#### [Exercise requirements]
Once you reach the line that holds "Return on investmen" in the listing below, output it and every line after it through the line that holds "Policy Response Trac", word for word.

#### [Data extract]
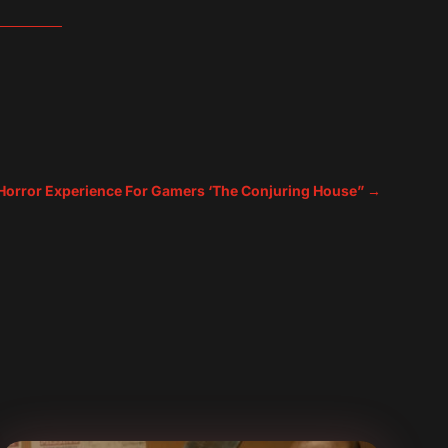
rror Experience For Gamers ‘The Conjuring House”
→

* * *

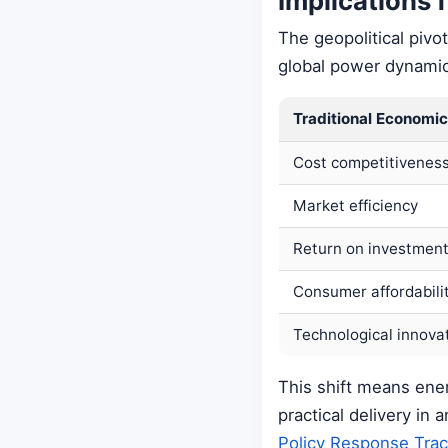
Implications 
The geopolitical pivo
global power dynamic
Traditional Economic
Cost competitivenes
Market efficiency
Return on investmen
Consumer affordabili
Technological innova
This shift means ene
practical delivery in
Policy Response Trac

---

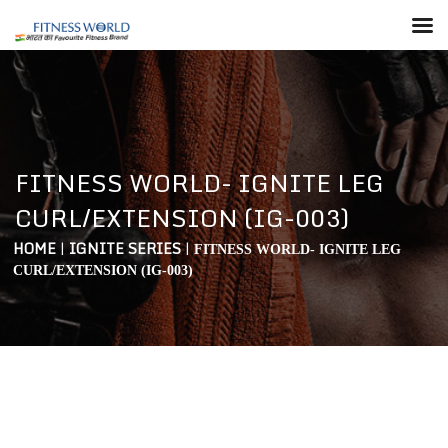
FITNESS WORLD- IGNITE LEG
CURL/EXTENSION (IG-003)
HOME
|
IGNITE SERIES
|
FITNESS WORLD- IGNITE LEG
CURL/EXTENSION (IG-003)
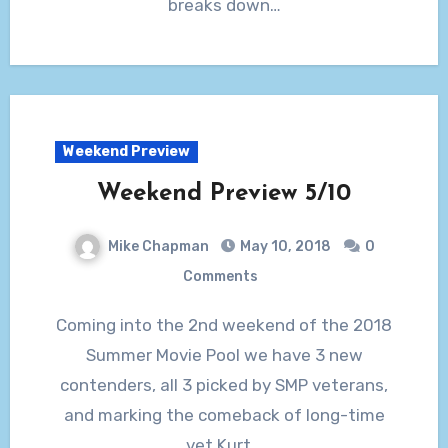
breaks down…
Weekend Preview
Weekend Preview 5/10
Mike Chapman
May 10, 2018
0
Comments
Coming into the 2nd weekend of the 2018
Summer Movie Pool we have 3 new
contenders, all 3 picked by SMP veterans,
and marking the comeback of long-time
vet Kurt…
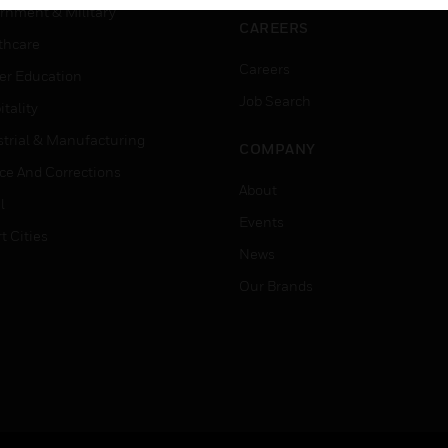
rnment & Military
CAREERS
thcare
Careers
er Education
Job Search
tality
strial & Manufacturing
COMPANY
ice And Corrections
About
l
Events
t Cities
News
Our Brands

#### [Reply]
Return on investmen
Consumer affordabili
Technological innova
This shift means ene
practical delivery in
Policy Response Trac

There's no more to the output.